• **What this task involves**
Would you give again, exactly, the lines running from the line with "Given the image: Mask" to the end of the data below, both included?

• **Data to examine**

------------------------------------------------

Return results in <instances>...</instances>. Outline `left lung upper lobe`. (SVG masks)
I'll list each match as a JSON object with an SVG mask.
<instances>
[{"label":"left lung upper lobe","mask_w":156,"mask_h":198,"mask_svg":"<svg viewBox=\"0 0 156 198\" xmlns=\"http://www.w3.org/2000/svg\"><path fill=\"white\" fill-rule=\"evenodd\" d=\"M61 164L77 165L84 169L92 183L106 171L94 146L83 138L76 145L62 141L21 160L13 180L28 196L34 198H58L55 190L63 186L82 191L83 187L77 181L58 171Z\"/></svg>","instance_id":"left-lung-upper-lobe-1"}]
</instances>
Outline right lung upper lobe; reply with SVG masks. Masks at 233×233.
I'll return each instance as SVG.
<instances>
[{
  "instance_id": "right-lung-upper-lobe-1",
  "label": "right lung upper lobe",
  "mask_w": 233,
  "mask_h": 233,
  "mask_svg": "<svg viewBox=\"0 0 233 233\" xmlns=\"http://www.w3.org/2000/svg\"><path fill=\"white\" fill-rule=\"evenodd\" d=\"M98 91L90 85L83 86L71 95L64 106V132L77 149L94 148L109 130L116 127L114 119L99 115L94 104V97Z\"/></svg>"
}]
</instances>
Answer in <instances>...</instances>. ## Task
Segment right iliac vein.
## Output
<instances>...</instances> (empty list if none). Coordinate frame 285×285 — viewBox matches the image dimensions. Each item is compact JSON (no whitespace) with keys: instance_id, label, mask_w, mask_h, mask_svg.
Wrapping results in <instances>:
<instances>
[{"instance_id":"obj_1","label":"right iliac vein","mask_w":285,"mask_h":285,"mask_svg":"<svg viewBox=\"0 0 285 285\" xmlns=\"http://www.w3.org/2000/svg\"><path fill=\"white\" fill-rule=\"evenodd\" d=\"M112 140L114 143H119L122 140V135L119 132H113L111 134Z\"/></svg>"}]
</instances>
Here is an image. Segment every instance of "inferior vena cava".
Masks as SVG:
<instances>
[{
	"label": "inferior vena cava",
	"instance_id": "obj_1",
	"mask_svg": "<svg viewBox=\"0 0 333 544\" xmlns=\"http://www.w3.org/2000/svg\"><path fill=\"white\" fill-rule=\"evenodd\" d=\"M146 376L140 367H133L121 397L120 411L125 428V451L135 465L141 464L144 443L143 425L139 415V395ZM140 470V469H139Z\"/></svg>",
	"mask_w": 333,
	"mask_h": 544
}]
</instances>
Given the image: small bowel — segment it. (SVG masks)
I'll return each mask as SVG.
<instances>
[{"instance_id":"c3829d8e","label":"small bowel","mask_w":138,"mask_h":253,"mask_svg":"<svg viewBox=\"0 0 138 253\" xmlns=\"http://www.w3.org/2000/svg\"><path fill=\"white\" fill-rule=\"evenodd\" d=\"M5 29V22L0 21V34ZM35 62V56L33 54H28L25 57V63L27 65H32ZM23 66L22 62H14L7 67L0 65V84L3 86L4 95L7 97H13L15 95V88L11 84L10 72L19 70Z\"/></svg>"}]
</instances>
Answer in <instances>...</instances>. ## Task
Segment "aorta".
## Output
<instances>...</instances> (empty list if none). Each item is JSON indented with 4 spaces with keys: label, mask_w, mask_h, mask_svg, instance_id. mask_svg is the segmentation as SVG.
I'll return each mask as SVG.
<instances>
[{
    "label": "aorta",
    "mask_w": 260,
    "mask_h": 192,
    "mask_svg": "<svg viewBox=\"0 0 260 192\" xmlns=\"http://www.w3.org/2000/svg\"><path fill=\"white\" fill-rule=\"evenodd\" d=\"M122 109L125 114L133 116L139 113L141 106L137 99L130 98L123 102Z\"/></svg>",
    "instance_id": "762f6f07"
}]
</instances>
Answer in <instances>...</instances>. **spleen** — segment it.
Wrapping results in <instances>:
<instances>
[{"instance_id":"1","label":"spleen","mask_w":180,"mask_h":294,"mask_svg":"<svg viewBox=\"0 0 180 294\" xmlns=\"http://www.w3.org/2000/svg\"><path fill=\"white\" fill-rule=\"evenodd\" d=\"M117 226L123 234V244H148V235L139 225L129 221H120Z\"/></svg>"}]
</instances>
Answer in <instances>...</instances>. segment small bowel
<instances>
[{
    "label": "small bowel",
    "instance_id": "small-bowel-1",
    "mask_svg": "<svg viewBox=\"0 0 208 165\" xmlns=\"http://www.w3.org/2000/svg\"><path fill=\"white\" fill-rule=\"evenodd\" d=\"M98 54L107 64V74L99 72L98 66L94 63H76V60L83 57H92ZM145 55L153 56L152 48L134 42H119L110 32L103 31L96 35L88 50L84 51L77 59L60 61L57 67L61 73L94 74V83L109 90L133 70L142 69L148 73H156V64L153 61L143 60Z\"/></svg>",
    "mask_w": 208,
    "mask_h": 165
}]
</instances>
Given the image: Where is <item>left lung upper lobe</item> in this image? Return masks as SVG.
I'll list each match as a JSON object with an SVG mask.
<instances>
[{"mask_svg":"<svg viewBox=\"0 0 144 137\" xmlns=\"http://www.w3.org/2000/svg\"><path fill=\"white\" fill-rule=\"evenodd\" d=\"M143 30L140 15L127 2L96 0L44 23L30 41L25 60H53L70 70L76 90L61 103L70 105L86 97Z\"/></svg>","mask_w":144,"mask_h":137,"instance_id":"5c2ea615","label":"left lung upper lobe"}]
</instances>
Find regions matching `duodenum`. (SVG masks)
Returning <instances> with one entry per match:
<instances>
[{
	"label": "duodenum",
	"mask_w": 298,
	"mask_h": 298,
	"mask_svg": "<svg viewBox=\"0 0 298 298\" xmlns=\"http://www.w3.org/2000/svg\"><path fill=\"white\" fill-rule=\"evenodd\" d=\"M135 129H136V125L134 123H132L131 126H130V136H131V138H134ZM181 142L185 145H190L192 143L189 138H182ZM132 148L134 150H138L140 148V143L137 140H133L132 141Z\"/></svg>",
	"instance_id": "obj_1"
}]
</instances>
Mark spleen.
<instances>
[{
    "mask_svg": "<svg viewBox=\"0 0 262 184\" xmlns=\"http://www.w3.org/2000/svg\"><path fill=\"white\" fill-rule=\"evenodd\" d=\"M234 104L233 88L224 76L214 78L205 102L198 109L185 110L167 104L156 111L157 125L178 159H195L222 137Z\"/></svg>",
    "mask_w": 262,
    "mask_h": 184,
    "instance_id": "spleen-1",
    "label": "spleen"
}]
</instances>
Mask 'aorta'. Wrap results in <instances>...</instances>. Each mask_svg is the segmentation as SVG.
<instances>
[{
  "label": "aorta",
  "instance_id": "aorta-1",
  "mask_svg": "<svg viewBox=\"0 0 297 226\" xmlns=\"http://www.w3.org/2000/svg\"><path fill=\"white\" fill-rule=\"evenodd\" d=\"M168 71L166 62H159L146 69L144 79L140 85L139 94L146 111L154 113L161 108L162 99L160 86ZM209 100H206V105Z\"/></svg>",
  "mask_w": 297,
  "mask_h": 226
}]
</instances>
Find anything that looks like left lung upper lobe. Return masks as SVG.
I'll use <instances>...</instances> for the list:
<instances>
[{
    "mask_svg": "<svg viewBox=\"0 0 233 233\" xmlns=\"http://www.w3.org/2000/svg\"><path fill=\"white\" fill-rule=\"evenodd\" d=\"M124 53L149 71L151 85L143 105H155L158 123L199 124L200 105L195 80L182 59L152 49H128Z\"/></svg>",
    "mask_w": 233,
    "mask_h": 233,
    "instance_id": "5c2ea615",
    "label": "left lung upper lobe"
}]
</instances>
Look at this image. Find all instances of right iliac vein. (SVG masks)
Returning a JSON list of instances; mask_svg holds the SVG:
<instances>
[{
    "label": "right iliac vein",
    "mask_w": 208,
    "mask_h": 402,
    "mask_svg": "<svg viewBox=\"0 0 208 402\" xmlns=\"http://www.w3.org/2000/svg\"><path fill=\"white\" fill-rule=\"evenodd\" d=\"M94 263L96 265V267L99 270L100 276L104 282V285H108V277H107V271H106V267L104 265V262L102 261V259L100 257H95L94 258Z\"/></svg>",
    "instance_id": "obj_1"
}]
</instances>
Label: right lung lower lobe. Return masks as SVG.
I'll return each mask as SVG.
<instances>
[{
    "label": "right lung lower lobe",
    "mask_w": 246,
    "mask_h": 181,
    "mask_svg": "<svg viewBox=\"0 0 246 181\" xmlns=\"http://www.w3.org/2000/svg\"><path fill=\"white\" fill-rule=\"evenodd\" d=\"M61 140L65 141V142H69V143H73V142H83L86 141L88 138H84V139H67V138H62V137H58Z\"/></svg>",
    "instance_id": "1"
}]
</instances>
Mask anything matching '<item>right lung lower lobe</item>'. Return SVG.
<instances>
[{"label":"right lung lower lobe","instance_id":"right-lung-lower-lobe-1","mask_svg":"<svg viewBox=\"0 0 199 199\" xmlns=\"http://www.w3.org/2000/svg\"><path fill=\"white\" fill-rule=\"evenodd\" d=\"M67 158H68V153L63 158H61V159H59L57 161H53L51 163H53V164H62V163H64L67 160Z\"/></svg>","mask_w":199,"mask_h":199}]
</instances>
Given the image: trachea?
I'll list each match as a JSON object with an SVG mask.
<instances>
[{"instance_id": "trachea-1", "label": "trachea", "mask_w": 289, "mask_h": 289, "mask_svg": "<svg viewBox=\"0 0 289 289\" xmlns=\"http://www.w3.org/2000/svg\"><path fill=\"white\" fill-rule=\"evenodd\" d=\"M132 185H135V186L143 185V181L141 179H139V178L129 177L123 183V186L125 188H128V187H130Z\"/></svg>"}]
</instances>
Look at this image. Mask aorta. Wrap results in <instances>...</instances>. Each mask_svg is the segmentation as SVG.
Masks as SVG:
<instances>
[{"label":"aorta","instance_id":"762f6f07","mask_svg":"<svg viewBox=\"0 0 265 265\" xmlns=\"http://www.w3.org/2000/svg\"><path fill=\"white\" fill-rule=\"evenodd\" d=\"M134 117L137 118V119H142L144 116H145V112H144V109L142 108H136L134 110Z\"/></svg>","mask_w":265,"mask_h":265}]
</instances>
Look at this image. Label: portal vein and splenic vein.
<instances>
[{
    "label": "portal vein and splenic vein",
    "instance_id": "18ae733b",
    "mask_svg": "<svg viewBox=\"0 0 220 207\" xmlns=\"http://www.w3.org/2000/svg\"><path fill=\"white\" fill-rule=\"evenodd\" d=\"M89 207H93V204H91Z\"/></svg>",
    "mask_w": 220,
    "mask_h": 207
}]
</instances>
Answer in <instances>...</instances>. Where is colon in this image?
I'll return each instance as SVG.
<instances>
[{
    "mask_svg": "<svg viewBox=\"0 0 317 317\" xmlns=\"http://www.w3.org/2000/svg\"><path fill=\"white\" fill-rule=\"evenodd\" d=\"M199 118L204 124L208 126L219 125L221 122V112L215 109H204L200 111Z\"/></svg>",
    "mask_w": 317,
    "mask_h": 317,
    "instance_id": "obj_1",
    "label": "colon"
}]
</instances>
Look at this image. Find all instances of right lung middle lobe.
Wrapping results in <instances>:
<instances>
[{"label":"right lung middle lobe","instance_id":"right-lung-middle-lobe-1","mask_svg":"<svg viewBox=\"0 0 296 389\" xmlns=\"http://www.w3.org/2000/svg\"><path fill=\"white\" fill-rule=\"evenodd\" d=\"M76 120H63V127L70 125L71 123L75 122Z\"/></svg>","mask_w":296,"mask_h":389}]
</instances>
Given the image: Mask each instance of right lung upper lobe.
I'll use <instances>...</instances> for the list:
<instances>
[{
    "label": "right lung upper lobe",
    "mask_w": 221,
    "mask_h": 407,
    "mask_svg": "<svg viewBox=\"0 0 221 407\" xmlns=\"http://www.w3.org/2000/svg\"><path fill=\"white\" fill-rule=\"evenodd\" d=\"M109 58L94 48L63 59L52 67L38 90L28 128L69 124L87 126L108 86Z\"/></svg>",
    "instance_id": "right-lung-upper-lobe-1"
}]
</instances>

------------------------------------------------

• **Written solution**
Given the image: Mask each instance of right lung upper lobe.
I'll use <instances>...</instances> for the list:
<instances>
[{
    "label": "right lung upper lobe",
    "mask_w": 221,
    "mask_h": 407,
    "mask_svg": "<svg viewBox=\"0 0 221 407\" xmlns=\"http://www.w3.org/2000/svg\"><path fill=\"white\" fill-rule=\"evenodd\" d=\"M109 58L94 48L63 59L52 67L38 90L28 128L69 124L87 126L108 86Z\"/></svg>",
    "instance_id": "right-lung-upper-lobe-1"
}]
</instances>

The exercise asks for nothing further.